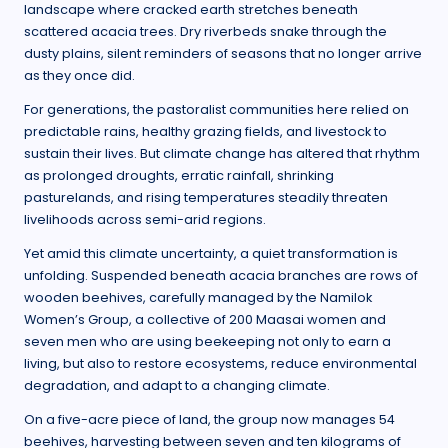
landscape where cracked earth stretches beneath
scattered acacia trees. Dry riverbeds snake through the
dusty plains, silent reminders of seasons that no longer arrive
as they once did.
For generations, the pastoralist communities here relied on
predictable rains, healthy grazing fields, and livestock to
sustain their lives. But climate change has altered that rhythm
as prolonged droughts, erratic rainfall, shrinking
pasturelands, and rising temperatures steadily threaten
livelihoods across semi-arid regions.
Yet amid this climate uncertainty, a quiet transformation is
unfolding. Suspended beneath acacia branches are rows of
wooden beehives, carefully managed by the Namilok
Women’s Group, a collective of 200 Maasai women and
seven men who are using beekeeping not only to earn a
living, but also to restore ecosystems, reduce environmental
degradation, and adapt to a changing climate.
On a five-acre piece of land, the group now manages 54
beehives, harvesting between seven and ten kilograms of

§ **PROBLEM DETAILS**
Print exactly the line containing "wooden beehives, carefully" and every line after it through the end of the records above, and nothing else.

§ **EXERCISE SOLUTION**
wooden beehives, carefully managed by the Namilok
Women’s Group, a collective of 200 Maasai women and
seven men who are using beekeeping not only to earn a
living, but also to restore ecosystems, reduce environmental
degradation, and adapt to a changing climate.
On a five-acre piece of land, the group now manages 54
beehives, harvesting between seven and ten kilograms of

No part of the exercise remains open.